Q: What are some of the key performance indicators (KPIs) that are very important in business but are often overlooked?

Shibata: First let’s talk about KPIs. While they are subjective, and unique to each customer’s business needs, they are the critical indicators of progress toward an intended result. KPIs can provide the focus for strategic and operational improvement, create an analytical basis for decision making and help emphasize what matters most within an organization. Managing KPIs requires setting targets, or the desired performance level, and then tracking the progress against that target. It can often lead to improving leading indicators that will later drive overall benefits. Leading indicators can:

  • –Help predict future success

–Demonstrate progress toward achieving a desired results

–Measure what needs to be measured to make more informed decisions

–Compare result changes over a period of time

–Track effectiveness, efficiency, quality and behaviors 

If any one area might be overlooked, I believe it could be internal operations. While companies are juggling multiple clients’ needs, internal operational KPIs may fall behind. Operations own internal KPIs, and they should not only support or supplement the clients, but they should also exceed them. So essentially, those standards should be set high for all clients. For example, if we meet our internal standards, which have been set extremely high, I know our clients and their needs are well taken care of today and into the future.

Q: What was the best career advice that you received that helped you shape the way you approach working in the mortgage industry?

Shibata: I have been in this industry for almost 20 years. After college, my first job was as an entry-level customer service representative for a title insurance company.
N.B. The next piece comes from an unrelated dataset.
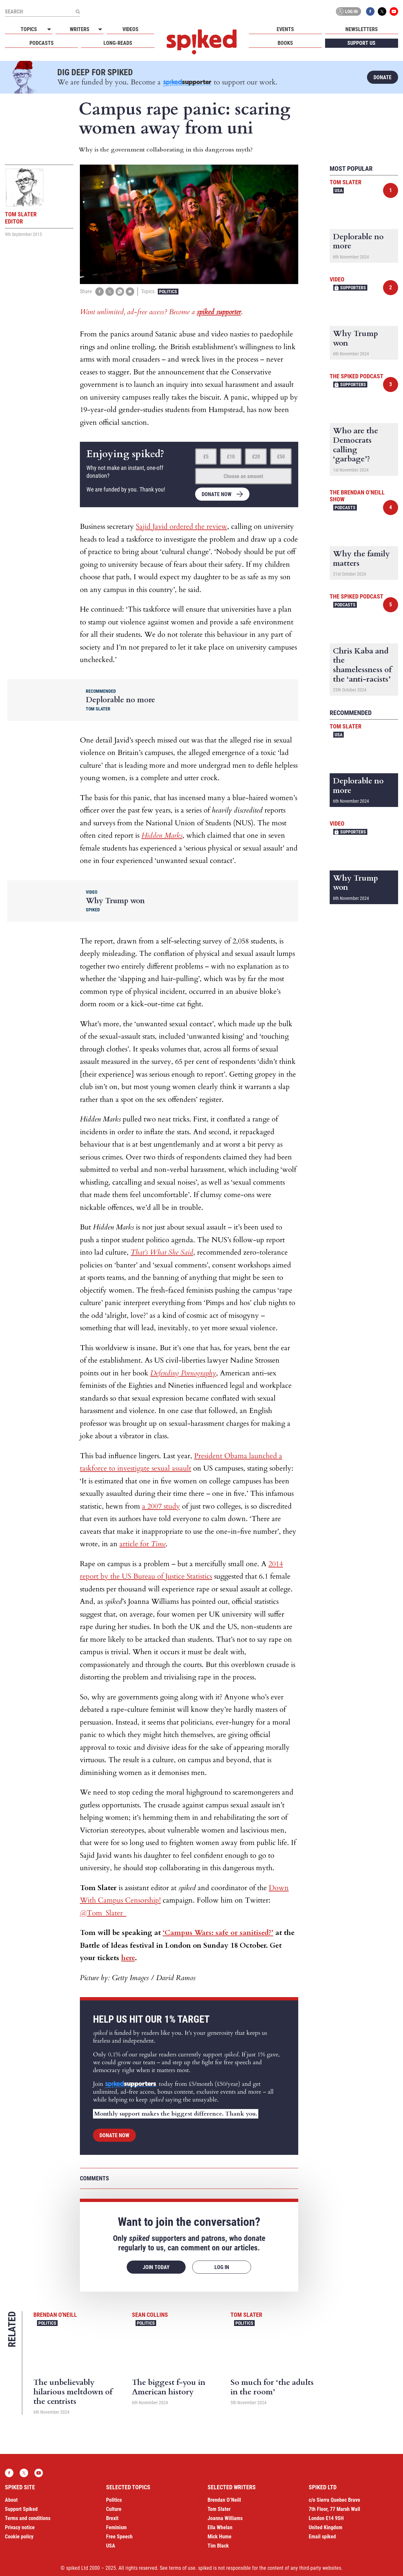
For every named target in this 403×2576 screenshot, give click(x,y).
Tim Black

I had no prior knowledge of what title insurance was up to that point but decided to give it my all. That is how I was brought up – hard work will pay off in the long run.

So, I began my career; I answered phones, stuffed envelopes, completed data entry, filed documents (nothing was paperless back then), and did anything asked of me. We had a small office, perhaps five or six staff in-house, and three or four sales reps in the field. A new role for a title assistant opened up about a year into the position. I remember thinking, “I want that job, but I’m definitely not qualified. I’ve only known what title insurance is for a year, and here I want to be and think I could be a title assistant.” It seemed like such a giant leap at the time.  

Since the office was small, I could see the comings and goings from where I sat. As I watched, I didn’t see anyone coming in for interviews, and I was perplexed. I approached my supervisor and asked, “What’s happening with that position?” And his answer to me was transformative as it stuck with me.

He replied, “I’m waiting for you to ask me for that job!” Then he shared the most encouraging words with me that provided confidence and a reminder that I was already equipped. I vividly remember he said, “I can teach you all you need to know about the title; it is not that difficult. You can handle this position because you have the right mindset; your work ethic is impeccable, you are reliable, you don’t call in sick, you’re on time, you’re always focused, you’re driven, and you’re motivated. The mindset and foundation you already have is what you need to be successful.”

Today, this applies to everything; it doesn’t apply just to a position. It applies in life, in relationships and in everything you do. This was a best advice anyone ever gave me, and it has been my guiding principles throughout my career.